*Extracted information*.
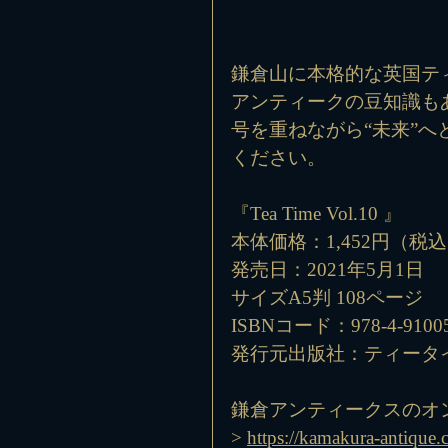
鎌倉山に本格的な英国テ
アンティークの豆知識も
号を重ねながら“未来”
ください。
『Tea Time Vol.10 』
本体価格：1,452円（税
発売日：2021年5月1日
サイズA5判 108ページ
ISBNコード：978-4-91005
発行元出版社：ティータ
鎌倉アンティークスのオ
> 
https://kamakura-antiqu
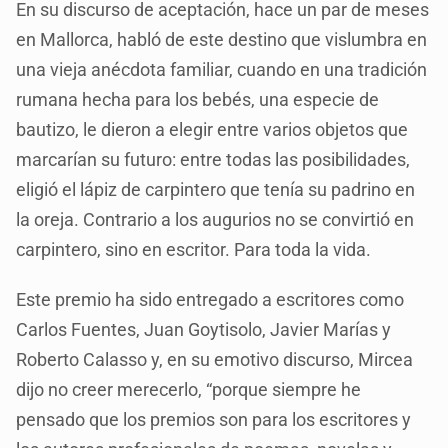
En su discurso de aceptación, hace un par de meses
en Mallorca, habló de este destino que vislumbra en
una vieja anécdota familiar, cuando en una tradición
rumana hecha para los bebés, una especie de
bautizo, le dieron a elegir entre varios objetos que
marcarían su futuro: entre todas las posibilidades,
eligió el lápiz de carpintero que tenía su padrino en
la oreja. Contrario a los augurios no se convirtió en
carpintero, sino en escritor. Para toda la vida.
Este premio ha sido entregado a escritores como
Carlos Fuentes, Juan Goytisolo, Javier Marías y
Roberto Calasso y, en su emotivo discurso, Mircea
dijo no creer merecerlo, “porque siempre he
pensado que los premios son para los escritores y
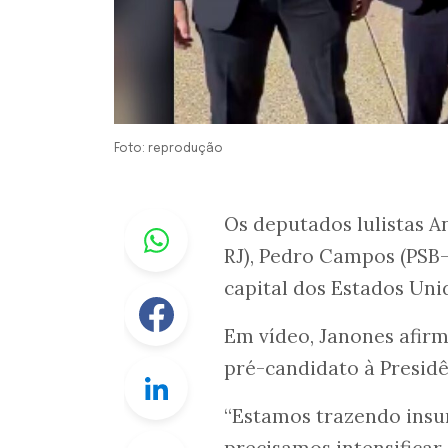
Foto: reprodução
Whastapp
Os deputados lulistas A
RJ), Pedro Campos (PSB-
capital dos Estados Uni
Facebook
Em vídeo, Janones afirm
pré-candidato à Presidê
Linkedin
“Estamos trazendo insu
Twitter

*Exercise goal*. Print every entry word for word; omit the pictures.

*Written response*.
鎌倉山に本格的な英国テ
アンティークの豆知識も
号を重ねながら“未来”
ください。
『Tea Time Vol.10 』
本体価格：1,452円（税
発売日：2021年5月1日
サイズA5判 108ページ
ISBNコード：978-4-91005
発行元出版社：ティータ
鎌倉アンティークスのオ
> 
https://kamakura-antiqu
En su discurso de aceptación, hace un par de meses
en Mallorca, habló de este destino que vislumbra en
una vieja anécdota familiar, cuando en una tradición
rumana hecha para los bebés, una especie de
bautizo, le dieron a elegir entre varios objetos que
marcarían su futuro: entre todas las posibilidades,
eligió el lápiz de carpintero que tenía su padrino en
la oreja. Contrario a los augurios no se convirtió en
carpintero, sino en escritor. Para toda la vida.
Este premio ha sido entregado a escritores como
Carlos Fuentes, Juan Goytisolo, Javier Marías y
Roberto Calasso y, en su emotivo discurso, Mircea
dijo no creer merecerlo, “porque siempre he
pensado que los premios son para los escritores y
Foto: reprodução
Whastapp
Os deputados lulistas A
RJ), Pedro Campos (PSB-
capital dos Estados Uni
Facebook
Em vídeo, Janones afirm
pré-candidato à Presidê
Linkedin
“Estamos trazendo insu
Twitter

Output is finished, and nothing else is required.